Second, if Justice Breyer is correct, and judges have no choice but to defer to agency experts on complicated issues, then aren’t we increasingly going to be ruled by bureaucrats? Congress legislates on many subjects and no judge can be an expert in everything. There are plenty of subjects at least as complicated as chemistry—finance, banking, medicine, environmental science, engineering, software, tax, and patents, to name just a few. It’s no answer to say that judges will step in when an agency interpretation is “unreasonable,” because if we take Justice Breyer’s argument seriously, how’s a judge to know when something he doesn’t understand is unreasonable?
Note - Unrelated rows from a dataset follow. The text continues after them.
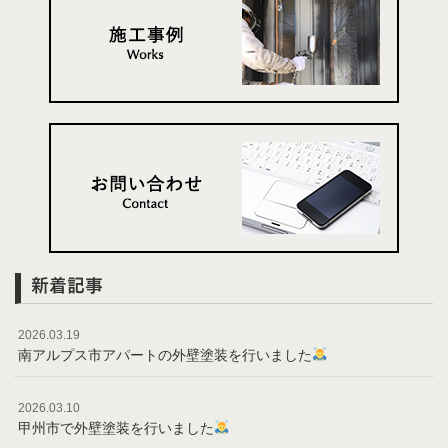
新着記事
2026.03.19
南アルプス市アパートの外壁塗装を行いました
2026.03.10
甲州市で外壁塗装を行いました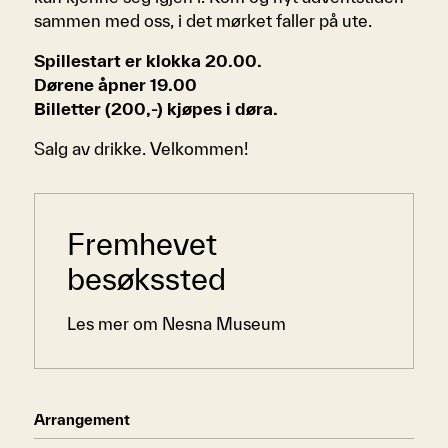
sammen med oss, i det mørket faller på ute.
Spillestart er klokka 20.00.
Dørene åpner 19.00
Billetter (200,-) kjøpes i døra.
Salg av drikke. Velkommen!
Sidemeny
Fremhevet
besøkssted
Les mer om Nesna Museum
Arrangement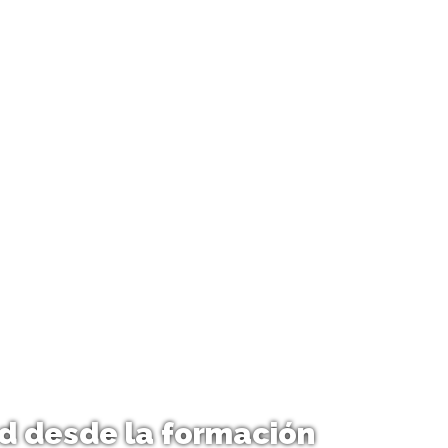
d desde la formación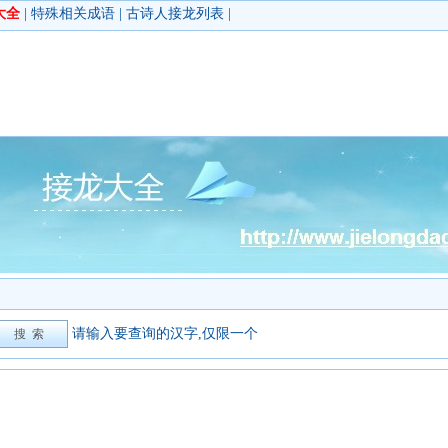
大全
|
特殊相关成语
|
古诗人接龙列表
|
请输入要查询的汉字,仅限一个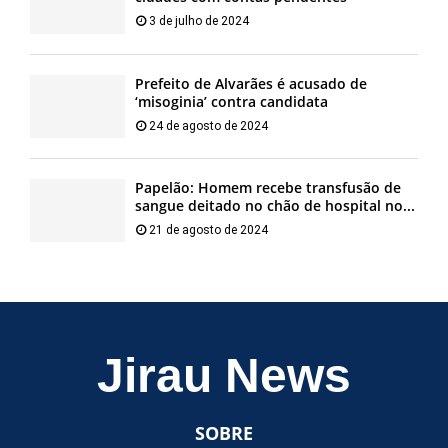
3 de julho de 2024
Prefeito de Alvarães é acusado de
‘misoginia’ contra candidata
24 de agosto de 2024
Papelão: Homem recebe transfusão de
sangue deitado no chão de hospital no...
21 de agosto de 2024
Jirau News
SOBRE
Justice Breyer’s argument ultimately leads to judges taking themselves out of administrative adjudication entirely. And at the rate Congress is creating new agencies and those agencies are promulgating new regulations, the ultimate result is that we will have a government, not of limited powers that is checked by the other branches and answerable to the people, but an unlimited government controlled by administrative agencies—which is exactly what James Madison warned us against.

No, we are not there yet. But I’d have more confidence we won’t get to that point if judges would oppose the position Justice Breyer expressed during the Kisor argument with a bit more vigor.

If we are to prevent the slow and steady demise of constitutional government, what we need is a less judicial fecklessness and a more judicial fortitude.